A última gota d’água foi o esforço de Sisi para alterar a Constituição a fim de permitir-lhe permanecer no poder até 2030. Foi aí que o Empreiteiro Muhammad Ali e seus vídeos ganharam notoriedade nas redes sociais. Ali foi proprietário de uma companhia que trabalhou sob contratos públicos por quinze anos, supervisionada pelo Exército. Sua empresa parece ter obtido grandes empréstimos, que não conseguiu pagar. Esta é aparentemente a motivação de Muhammad Ali para divulgar tudo que sabe sobre a corrupção rampante dentro do aparelho de estado.

Ali forneceu detalhes sobre casos específicos, difíceis de verificar, provavelmente improdutivas quanto a resultados efetivos sobre suas alegações. Contudo, estão na internet. Ao que tudo indica, não podem ser utilizados para investigar a credibilidade e precisão das informações concedidas; entretanto, tampouco podem ser úteis para investigar as razões que o levaram a fazer o que fez – o que de fato não é tão importante, ao menos no momento.

O que importa aqui não está relacionado ainda à veracidade ou credibilidade dos fatos, mas sim ao anseio popular de acreditar em tais alegações, além da inclinação das massas em reagir conforme sugeriu Ali. Milhões de pessoas já assistiram os vídeos de Muhammad Ali e reagiram tão intensamente que o Presidente Sisi sentiu-se compelido a responder diretamente às acusações contra ele. Portanto, é bastante natural que abordemos os pontos mais dignos de atenção e que adquiriram importância específica ao contexto nacional, sobretudo as razões pelas quais as elites políticas – entre governo e oposição – tanto se interessaram no que tem para dizer o jovem empreiteiro – um rapaz de pouca educação formal, surgido do nada –, além das respostas do governo de Sisi, se de fato são capazes de conter a crise ou se manterá o regime sob cozimento em fogo baixo.

Acredito que muitos fatores ajudaram a mobilizar as pessoas em torno da figura e do subsequente fenômeno de Muhammad Ali. Um destes fatores tem a ver com sua profissão, que tanto serviu à oportunidade de obter informações importantes de fontes primárias. Outros fatores estão relacionados a traços de sua personalidade e de sua performance diante da câmera. Ali fala de eventos sobre os quais possui conhecimento direto, ou mesmo tenha participado.

De fato, é possível que Ali tenha razões pessoais para divulgar tais informações, como uma forma de vingar-se contra aqueles que o desprezaram ou expropriaram suas riquezas. Pode ser até que esteja em busca somente de publicidade. No entanto, seus motivos também podem ser patrióticos, na crença de que a corrupção não pode mais ser tolerada. Seus motivos podem ser meramente pessoais, para seu próprio benefício, ou podem ser encorajados por outros agentes com interesses particulares.

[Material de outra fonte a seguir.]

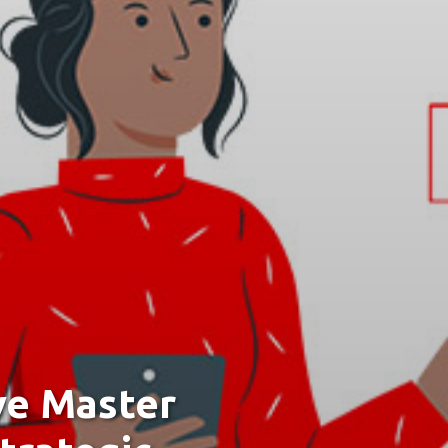
ve Master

O que realmente importa é que a informação divulgada por Muhammad Ali é extremamente perigosa e pode efetivamente contribuir para a implosão da imagem pública, construída pela mídia egípcia, em torno do chefe de estado do país, ao representar Sisi como um homem que sacrificou tudo, tempo e esforço, para se infundir no imaginário popular. Pode até ser que tais acusações resultem na perda de confiança em Abdel Al-Sisi. Esta provavelmente é a razão que o levou a responder pessoalmente às alegações de Ali, durante a Conferência da Juventude do Egito, organizada apressada e especificamente para lidar com a crise em curso.

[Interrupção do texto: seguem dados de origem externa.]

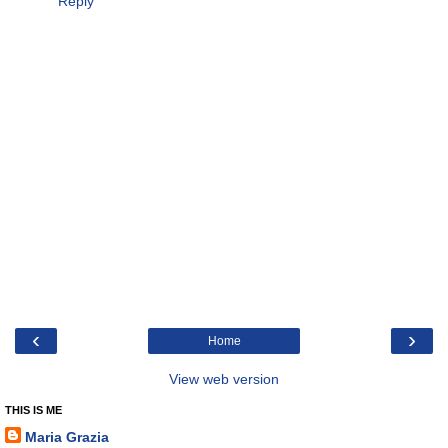
Reply
‹
›
Home
View web version
THIS IS ME
Maria Grazia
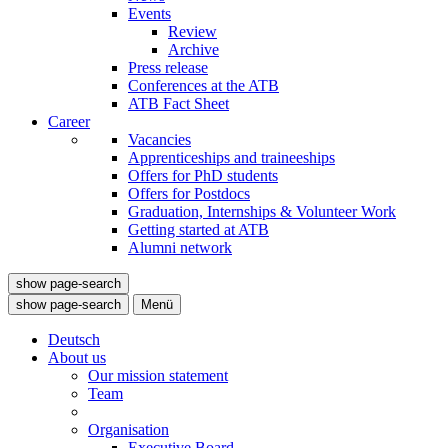
Events
Review
Archive
Press release
Conferences at the ATB
ATB Fact Sheet
Career
Vacancies
Apprenticeships and traineeships
Offers for PhD students
Offers for Postdocs
Graduation, Internships & Volunteer Work
Getting started at ATB
Alumni network
show page-search
show page-search
Menü
Deutsch
About us
Our mission statement
Team
Organisation
Executive Board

Pode ser cedo demais para estimar o impacto generalizado dos movimentos de Sisi, mas é inquestionável que as condições impostas pelo vazio político resultante da imposição de limites e mais limites sobre as atividades políticas e da sociedade civil, ao lado da hegemonia do estado sobre os meios de comunicação, resultaram na exacerbação do fenômeno e no enfraquecimento da narrativa do presidente egípcio. Entretanto, é certo que a intervenção de Ali não é o último episódio desta sequência em potencial – “O Presidente e o Empreiteiro” –, que parece poder durar algumas temporadas.

 

As opiniões expressas neste artigo são de responsabilidade do autor e não refletem necessariamente a política editorial do Middle East Monitor.